Ses trois doigts passèrent sur le côté, se posèrent sur sa taille. Il réprima un sourire.
-Mais… Mais tu fais quoi ? protesta la jeune femme épuisée.
-J’ai jamais touché de fille humaine. Je regarde si c’est bon à manger.
Les grands yeux horrifiés de la guerrière lui arrachèrent un rire qu’il étouffa rapidement. Vif, il attrapa une de ses jambes, la lui plia, prit son pied nu. Il était si petit.
-Comment vous faites pour avoir de l’équilibre avec autant de doigts ? grommela-t-il.
Reg prit le pied – presque sec, maintenant – et le porta à sa bouche, le passant entre les défenses pour le mordiller comme il l’aurait fait avec un bébé troll pour jouer. Le glapissement que poussa l’épéiste effrayée le poussa à retirer le pied de sa bouche pour juguler son fou rire.
-On ne mange pas les gens, ricana-t-il en la regardant. Pas les Sombrelance. Même si je veux bien te manger toi quand même.
-Que dalle, gronda-t-elle comme un chaton mortifié.
Il voulut se rallonger, mais elle évita son corps d’un mouvement très vif. Il se retrouva étalé de tout son long sur le sol et sentit soudain un poids dans son dos.
Veraña sentit la gêne mêlée d’excitation revenir. Elle tenta d’analyser la chaleur qui envahissait son corps, mais cela pouvait aussi bien signifier la honte que l’envie.
C’est ça. Un troll. Très exotique. Bon sang, mon père me tuerait.
Elle, au moins, n’avait pas de scrupules et pesait sur lui de tout son poids. Elle récupéra d’un habile mouvement son couteau et le lui passa sous la gorge. Reg se figea immédiatement.
-Tu vas me tuer ? dit-il doucement.
-Non, te manger, répliqua-t-elle avec une telle hargne qu’il s’étouffa de rire.
Elle se releva et regarda autour d’elle. Elle allait peut-être éviter la maladie, finalement. La température avait légèrement chuté à mesure que le soir arrivait. Un faible son de corne retentit et elle se figea de même que Reg.

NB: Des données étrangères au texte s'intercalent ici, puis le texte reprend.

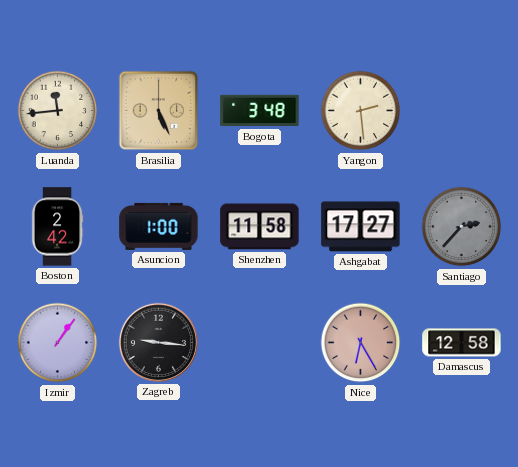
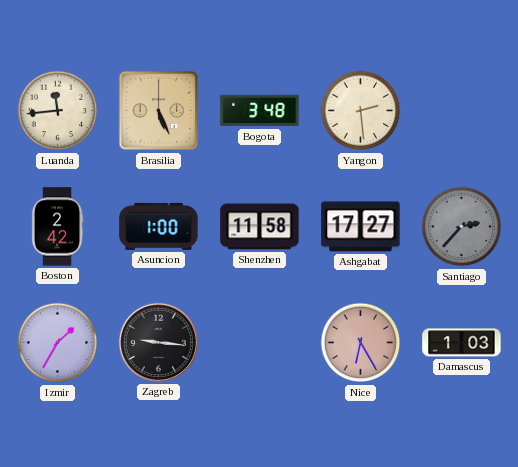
Izmir: 1:06 -> 1:35
Damascus: 12:58 -> 1:03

Elle tourna la tête, ils se regardèrent.
-Tu sais comment filer ? demanda-t-il en chuchotant presque.
-Je me débrouillerai, articula-t-elle à peine. Dégage. Vite.
Reg reprit ses affaires et les vêtit de nouveau, puis vint vers elle et posa la main sur son épaule blessée. Une douleur aigüe la fit reculer, mais il la tint plus fermement encore. Elle pinça les lèvres alors que son sang se remettait à couler le long de son bras nu.
Le troll plongea deux doigts dedans, et les passa sur son visage. Il traça deux bandes sur son nez,  puis passa le reste du liquide poisseux et chaud sur ses défenses. Veraña le regarda faire en silence. Elle n’était même pas choquée. Cela lui donnait une sensation bizarre au creux du ventre.
-On finira ça, dit le troll en se redressant.
Il lui avait déjà dit ça la dernière fois, mais un doute s’empara d’elle. Parlait-il toujours du combat ?
Veraña préféra ne rien demander. Ce serait moins dur ensuite de le tuer si elle n’avait pas trop partagé avec lui. Elle récupéra son gilet à terre et le referma de son mieux, puis remit les pièces d’armure qu’il lui avait laissées. Quand elle se retourna, le troll n’était plus là. La guerrière soupira, soulagée d’avoir à se concentrer sur quelque chose de concret à présent – revenir vers le camp le plus proche de l’Alliance, qui récupérait sans doute ses morts, sans se faire tuer au passage. Des soins ne seraient pas de trop, aussi.
Tardien… Il faut que je retrouve Tardien.

Elle tourna les talons et s’enfonça dans le marais.